The Transformer allows us to take a table that contains messy data, and refine it. It provides a set of high-level functionality for creating a workflow of data transformations in a visual environment. Workflows take source data and perform a series of operations to wrangle the data and produce an output. Once a workflow has been perfected it can be compiled into a q function that will run its operations on a set of input tables that have matching schemas to the original input tables.
Opening the Transformer
Pick Tools > Table Transformer from the Explorer main menu.
The transformer will appear in a new tab.
The Transformer allows you to create a workflow for quickly preparing data to a desired structure. A workflow is started from a Source node. A Source node can be added by picking New > Source from the Node menu.
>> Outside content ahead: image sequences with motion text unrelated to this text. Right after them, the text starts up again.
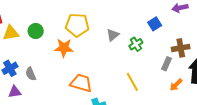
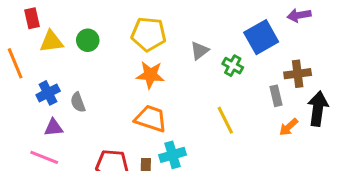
blue square: (155, 24) -> (261, 37), size x1.6
green cross: (136, 44) -> (233, 66), turned -32
orange star: (64, 48) -> (150, 75), moved
gray rectangle: (166, 64) -> (276, 96), turned -40

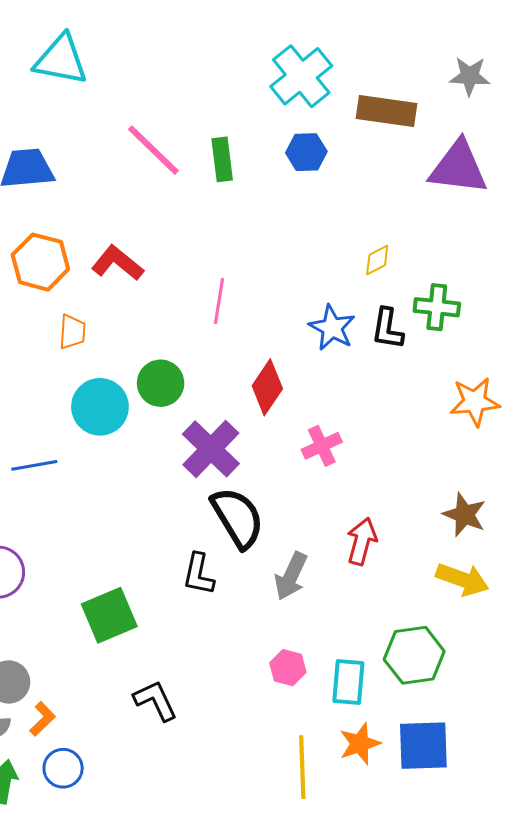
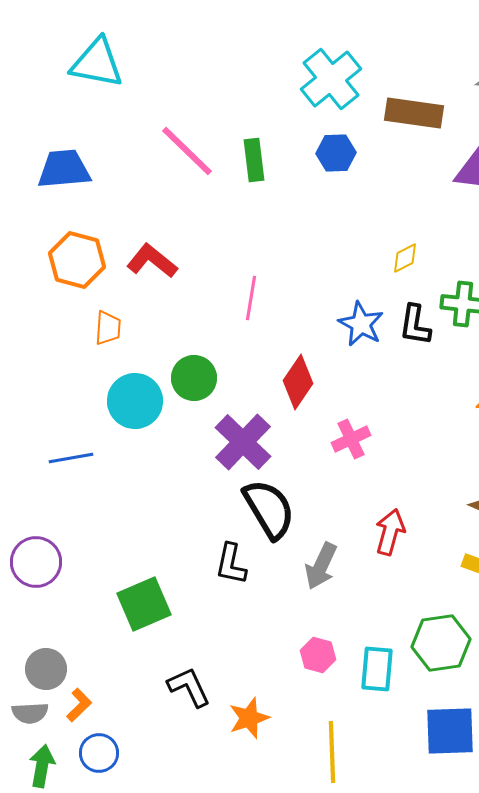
orange star: (360, 744) -> (249, 718), moved

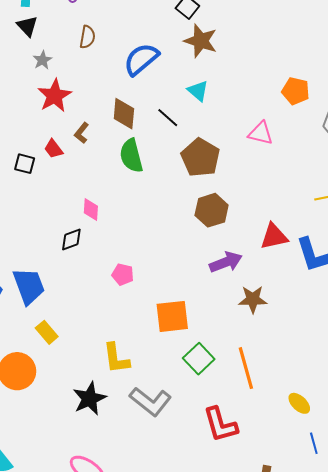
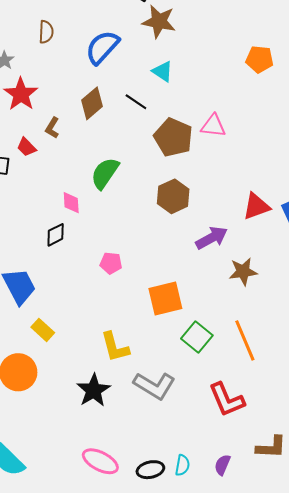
brown diamond: (124, 114) -> (92, 103), turned 52
pink triangle: (261, 133) -> (213, 126), moved
green semicircle: (131, 156) -> (105, 173), moved, turned 56
brown hexagon: (212, 210) -> (173, 196), moved

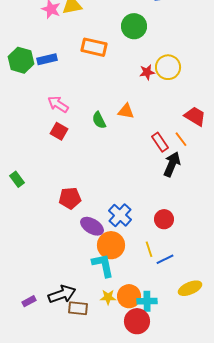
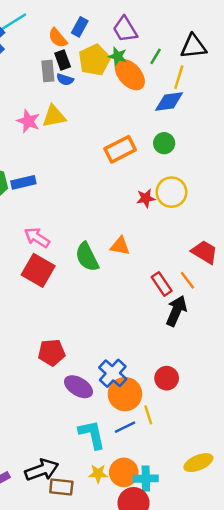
green circle: (134, 26) -> (164, 143), moved, size x0.7
orange rectangle: (94, 47) -> (120, 149), moved, turned -40
green semicircle: (99, 120) -> (87, 257), size x1.4
red square: (59, 131) -> (38, 270), size x1.5
orange circle: (111, 245) -> (125, 394), moved
blue line: (165, 259) -> (125, 427), moved

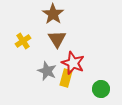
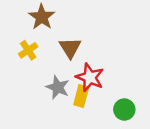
brown star: (53, 14) -> (42, 17), moved

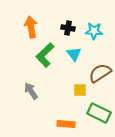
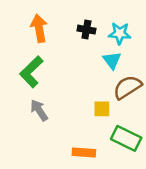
cyan triangle: (74, 54) -> (112, 60), moved
green L-shape: (45, 55) -> (31, 72), moved

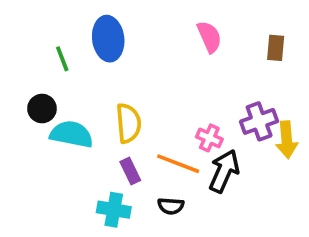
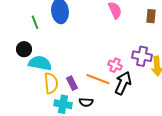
purple cross: (259, 121) -> (142, 56), turned 30
yellow semicircle: (128, 123) -> (51, 83), moved
black semicircle: (171, 206) -> (86, 102), moved

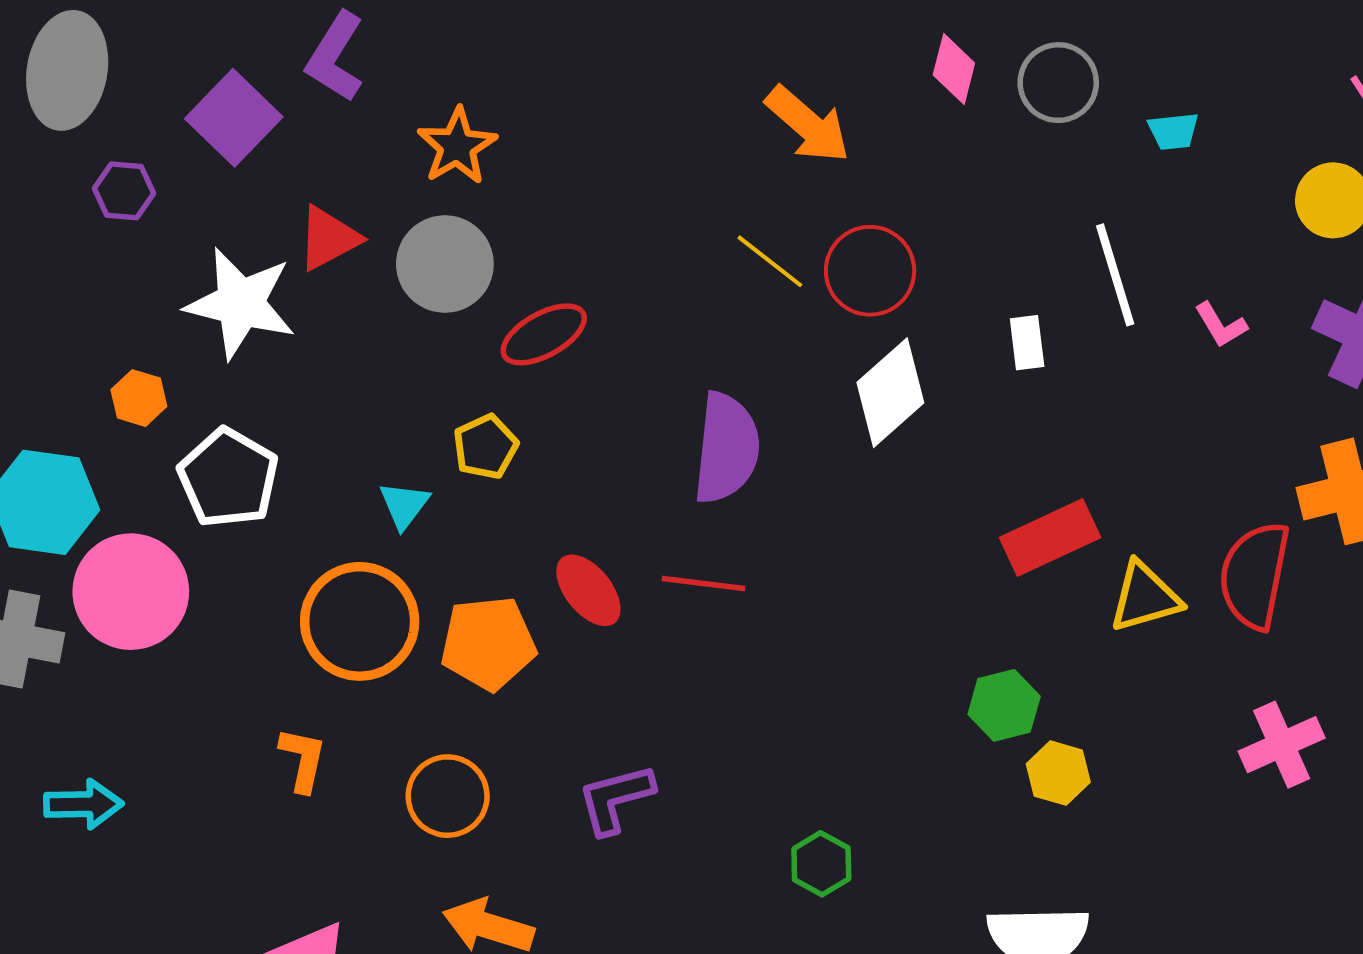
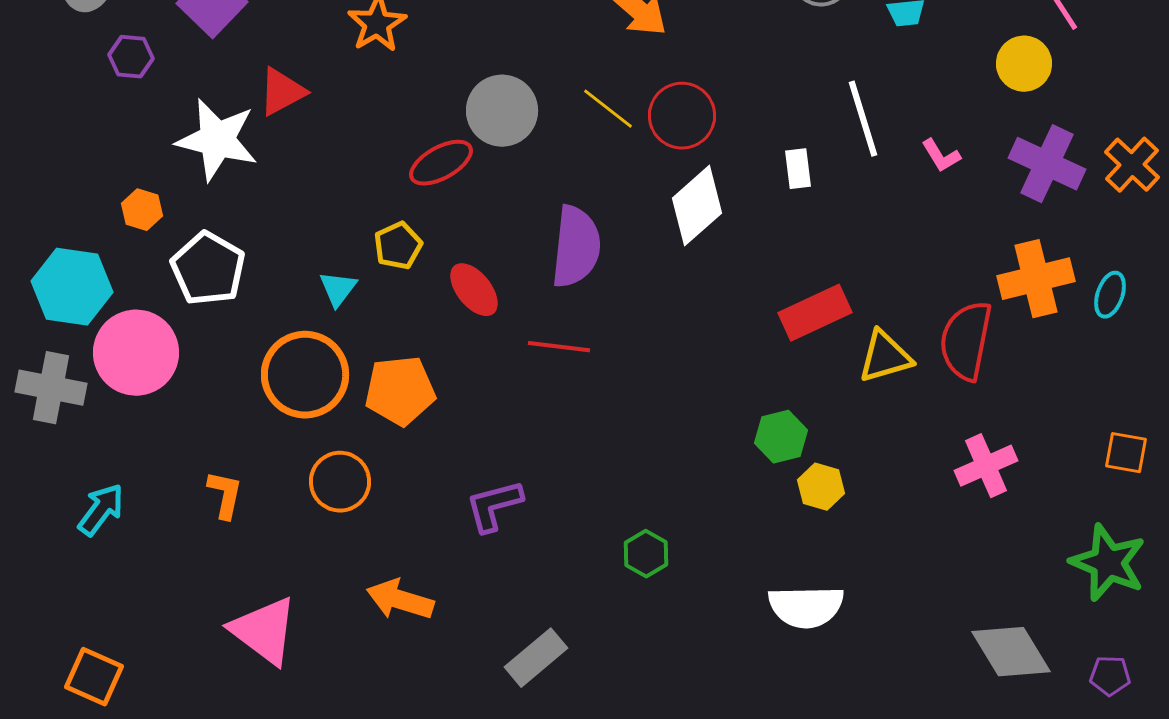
gray circle: (445, 264) -> (502, 111), moved
red ellipse: (588, 590) -> (474, 290), moved
orange L-shape: (303, 760) -> (225, 495), moved
orange circle: (448, 796) -> (340, 482), moved
cyan arrow: (83, 804) -> (101, 510), turned -52

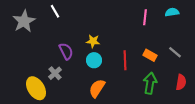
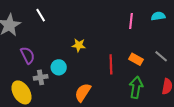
purple semicircle: (66, 51) -> (28, 55), moved
cyan circle: (94, 60) -> (59, 67), moved
gray cross: (55, 73) -> (41, 77), turned 32

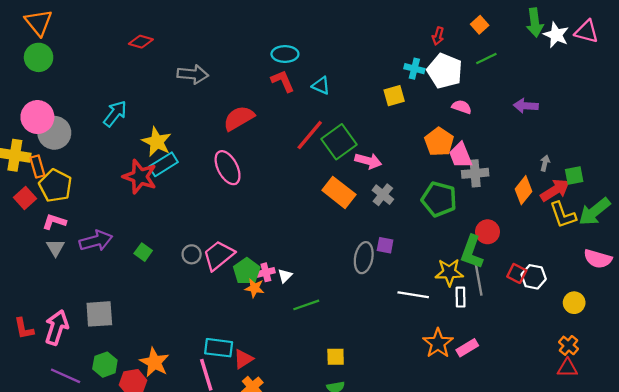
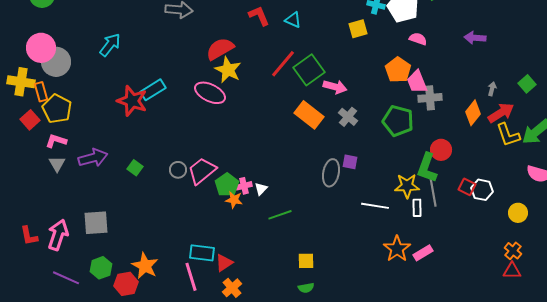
yellow star: (157, 142) -> (228, 70), moved
pink ellipse: (228, 168) -> (210, 93), turned -36
green square: (574, 176) -> (527, 84), moved, turned -30

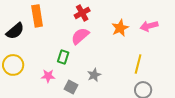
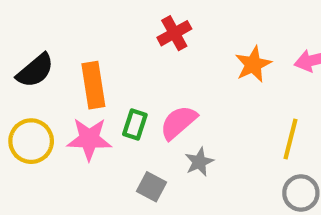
orange rectangle: (37, 16) -> (93, 85), moved
pink semicircle: (80, 36) -> (178, 122), moved
pink star: (48, 76) -> (89, 139), moved, size x1.5

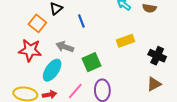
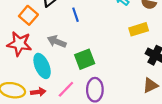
yellow rectangle: (126, 41) -> (139, 29), moved
cyan ellipse: (52, 70) -> (42, 66), turned -60

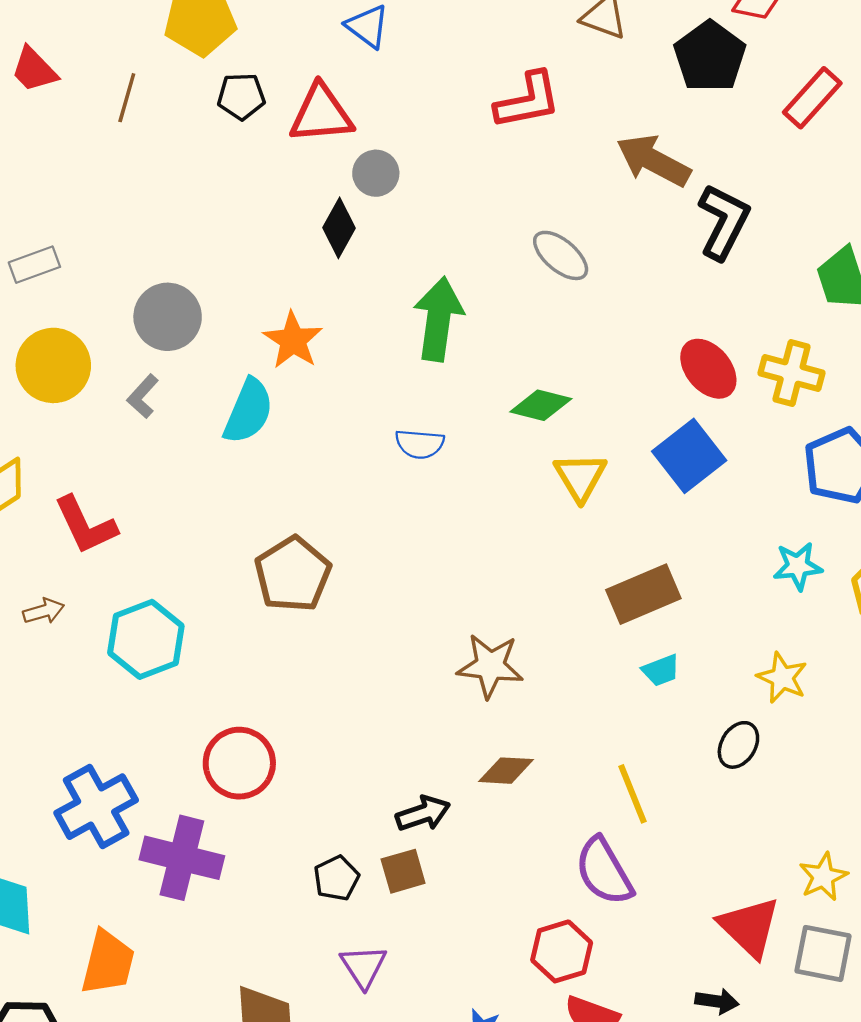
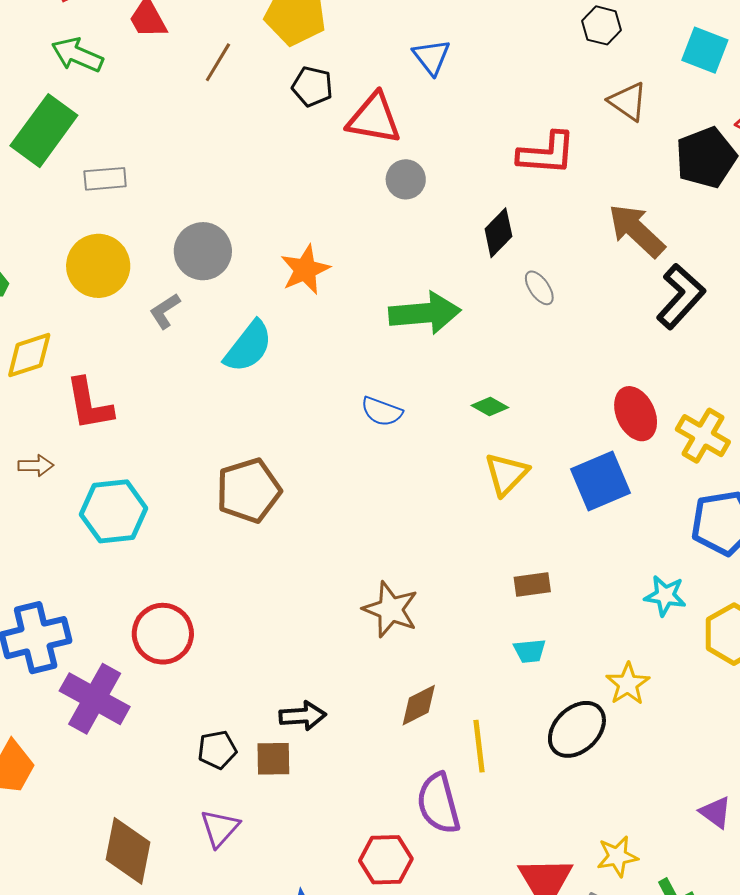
black diamond: (339, 228) -> (498, 233), moved
gray ellipse: (561, 255) -> (539, 288), size x0.7
green arrow: (438, 319) -> (425, 313), turned 62
orange star: (293, 340) -> (305, 270), moved
green diamond: (541, 405) -> (490, 407), size x0.7
brown rectangle: (643, 594) -> (532, 584), size x0.6
black ellipse: (738, 745) -> (577, 729), size x1.5
brown diamond: (506, 771) -> (419, 705), moved, turned -45

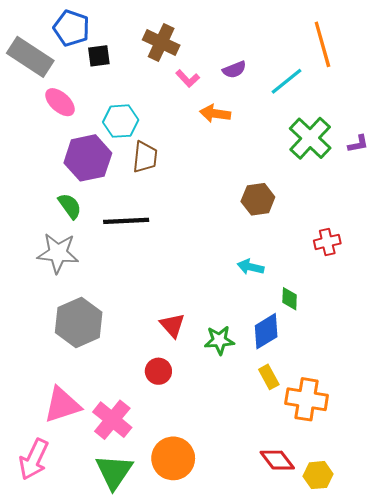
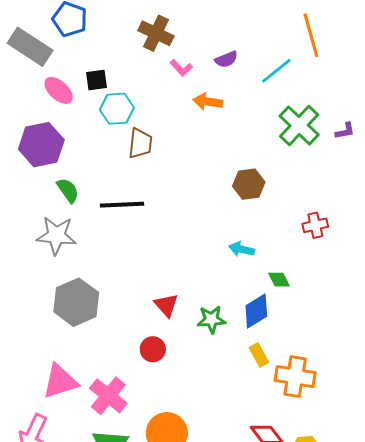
black square: (99, 56) -> (96, 80), moved
purple hexagon: (88, 158) -> (41, 145), moved
green diamond: (290, 299) -> (279, 280), turned -30

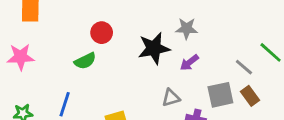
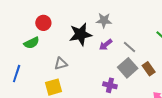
gray line: (244, 67) -> (130, 47), moved
gray square: (220, 95) -> (128, 68), turned -30
gray triangle: (171, 98) -> (61, 64), moved

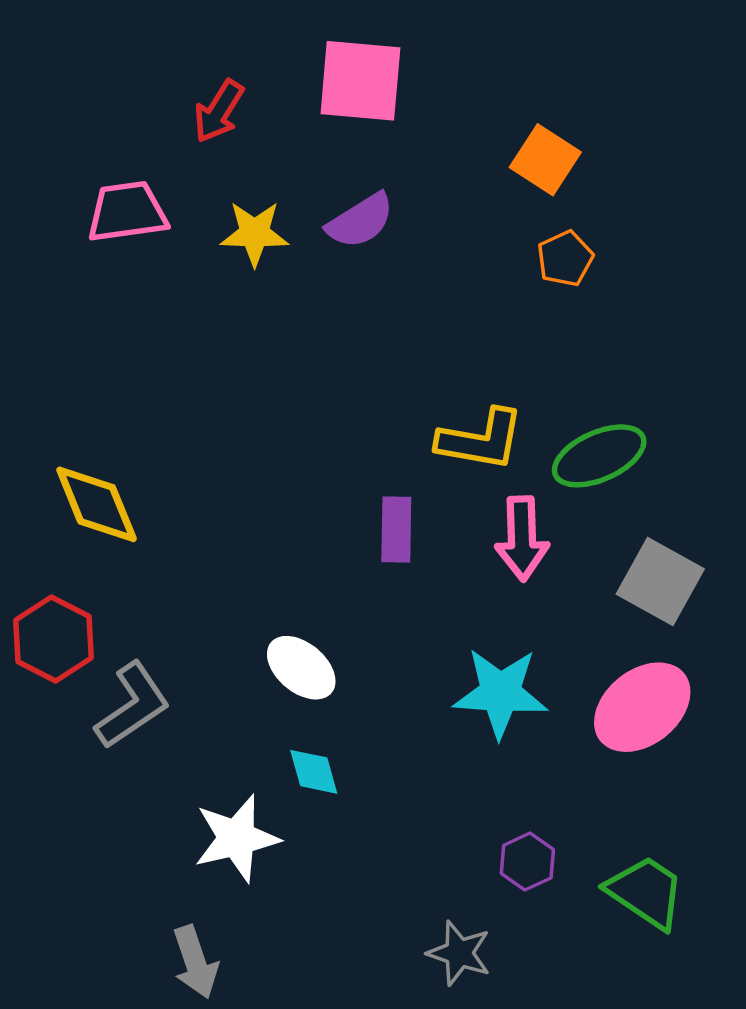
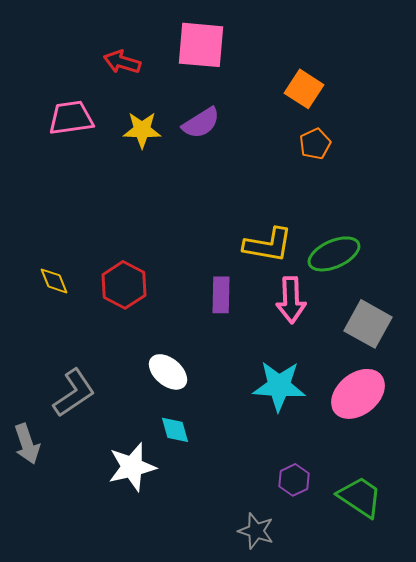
red arrow: (219, 111) -> (122, 62), turned 75
yellow diamond: (97, 504) -> (54, 281), size x0.6
red hexagon: (54, 639) -> (124, 285), moved
gray arrow: (195, 962) -> (27, 444), moved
Adding a source will launch the Importer to configure a data source to be added. Once a data source is selected, clicking Finish will create the Source node.
Editing a node
Edit a node by picking Edit from its context menu. For example, edit a Source node to configure a different source to be imported.
Besides the Source nodes above there are also Action, Join, Function, Code Graphic, and Output nodes.
An Action node allows you to construct a sequence of data-preparation functions to transform the table. These operations can be selected from a list of available operations or can be configured with qSQL.
Adding transformation actions
Table nodes in a workflow can be transformed using transformation actions. Actions perform update operations on columns in a table. Actions can be picked from the context menu of a column in the target table.
or, from the Actions menu.
Transformation actions you can perform:
Update a column’s data value based on simple or complex and/or query operations. For example, here the analyst uses the point-and-click interface to add an action that sets the duration column to zero if the source column is equal to 300. Multiple columns can be updated at the same time and complex nested and/or qualifications can be expressed in the interface.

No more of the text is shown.